The catalyst for this? NBC's broadcasting strategy for the 2008 Olympics. It's easy to look at what's disappointing about this effort (The lack of access to this great tool outside of the US and the somewhat challenging process of identifying your local NBC broadcaster but the benefits of NBC's actions and consumer demand will, I suspect, make these constraints go away in the future too.
NBC is basically conducting the largest online media event that has EVER been done on the Web. They'll offer up over 3,600 hours of video coverage and highlights that will reach tens of millions of viewers and enable hundreds of thousands of viewers to CONCURRENTLY watch events live or after the fact in the most mainstream Web browsers available for Windows PCs and the Mac. Below is a screen capture of the enhanced player with LIVE commentary.
The site is about far more than just streaming video. Enhanced modes in the player provide a wide screen experience, picture in picture and what I like to call the 'Elvis' mode which lets you go into a control room and watch 4 events at one. This is couple with commentary integration and a rich interactive navigation structure that lets truly see how much content is available.
There are three ingredients that were necessary to make this happen. One was a business rationale and way to monetize this experience. Truthfully this is where the regulatory structure of broadcasting and business models have work that must continue and it's also where existing online models fall short. The cost of the infrastructure and bandwidth and the regulatory environment of broadcast rights have been historical barriers. More cost effective technology and new service-focused advertising scenarios are what rationalized this effort for NBC.
The second was the technology that can make it happen. In this particular case NBC chose to use Silverlight because it was the most cost effective and scalable media presentation technology that could be used for this event. Silverlight made what NBC was attempting to do possible where just a year a ago it wouldn't have been possible from a cost and scalability perspective. Just like Tivo changed how consumers consume and watch traditional broadcasting I think Silverlight has the ability to change how we consume content as a connected social community online.

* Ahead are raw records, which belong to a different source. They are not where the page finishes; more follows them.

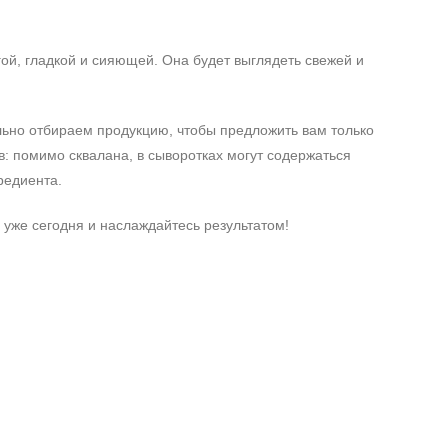
ой, гладкой и сияющей. Она будет выглядеть свежей и
ьно отбираем продукцию, чтобы предложить вам только
: помимо сквалана, в сыворотках могут содержаться
редиента.
 уже сегодня и наслаждайтесь результатом!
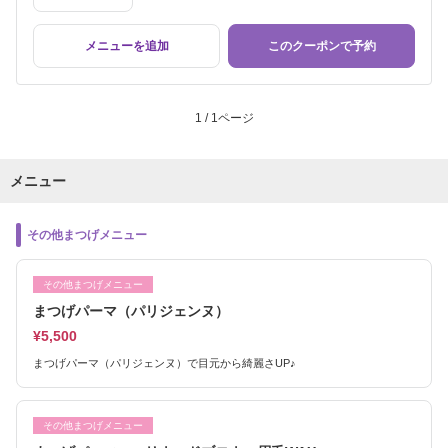
メニューを追加
このクーポンで予約
1 / 1ページ
メニュー
その他まつげメニュー
その他まつげメニュー
まつげパーマ（パリジェンヌ）
¥5,500
まつげパーマ（パリジェンヌ）で目元から綺麗さUP♪
その他まつげメニュー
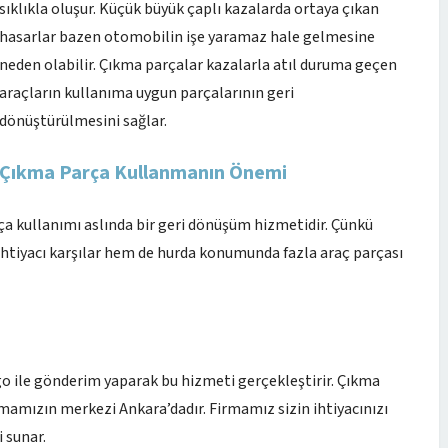
sıklıkla oluşur. Küçük büyük çaplı kazalarda ortaya çıkan
hasarlar bazen otomobilin işe yaramaz hale gelmesine
neden olabilir. Çıkma parçalar kazalarla atıl duruma geçen
araçların kullanıma uygun parçalarının geri
dönüştürülmesini sağlar.
Çıkma Parça Kullanmanın Önemi
a kullanımı aslında bir geri dönüşüm hizmetidir. Çünkü
 ihtiyacı karşılar hem de hurda konumunda fazla araç parçası
o ile gönderim yaparak bu hizmeti gerçekleştirir. Çıkma
irmamızın merkezi Ankara’dadır. Firmamız sizin ihtiyacınızı
 sunar.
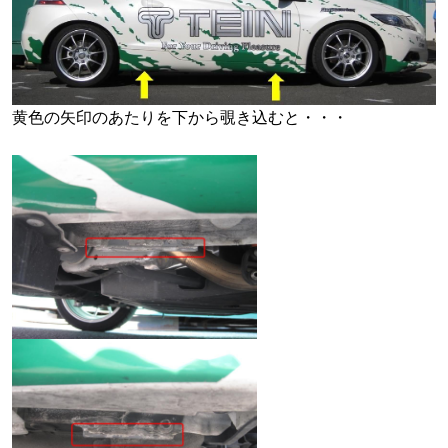
黄色の矢印のあたりを下から覗き込むと・・・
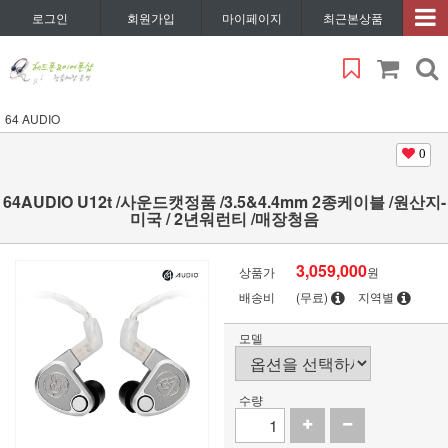
로그인
회원가입
마이페이지
최근본상품
64 AUDIO
0
64AUDIO U12t /사운드캣정품 /3.5&4.4mm 2종케이블 /원산지-
미국 / 2년워런티 /매장청음
3,059,000
상품가
원
배송비
(무료)
지역별
모델
수량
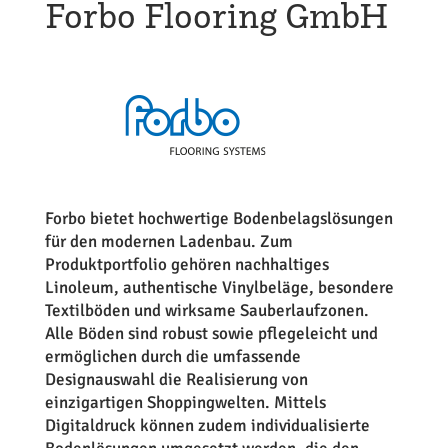
Forbo Flooring GmbH
Forbo bietet hochwertige Bodenbelagslösungen
für den modernen Ladenbau. Zum
Produktportfolio gehören nachhaltiges
Linoleum, authentische Vinylbeläge, besondere
Textilböden und wirksame Sauberlaufzonen.
Alle Böden sind robust sowie pflegeleicht und
ermöglichen durch die umfassende
Designauswahl die Realisierung von
einzigartigen Shoppingwelten. Mittels
Digitaldruck können zudem individualisierte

Finally, NBC focused on the experience and brought the 'long tail' of the Olympics to consumers. Gymnastics clubs across the US for example can now see everything that occurs at the Olympics, from training and trials and warm-ups to the entire event without having it crosscut with other competing events.
If you want to see the Olympics and everything that makes it a truly breathtaking event check it out at http://www.nbcolympics.com/video/
If you like what NBC is doing let them know about it at feedback@nbcolympics.com
Looks good, but the lack of fullscreen mode is annoying and there are a number of places where the content displays the text of HTML elements such as [br] and & nbsp; (with actual angle brackets instead of [])
Posted by: AC | August 09, 2008 at 04:21 PM
Another thing I just noticed: ticker text across the top of video that is overlapped with other ticker text, making the result unreadable.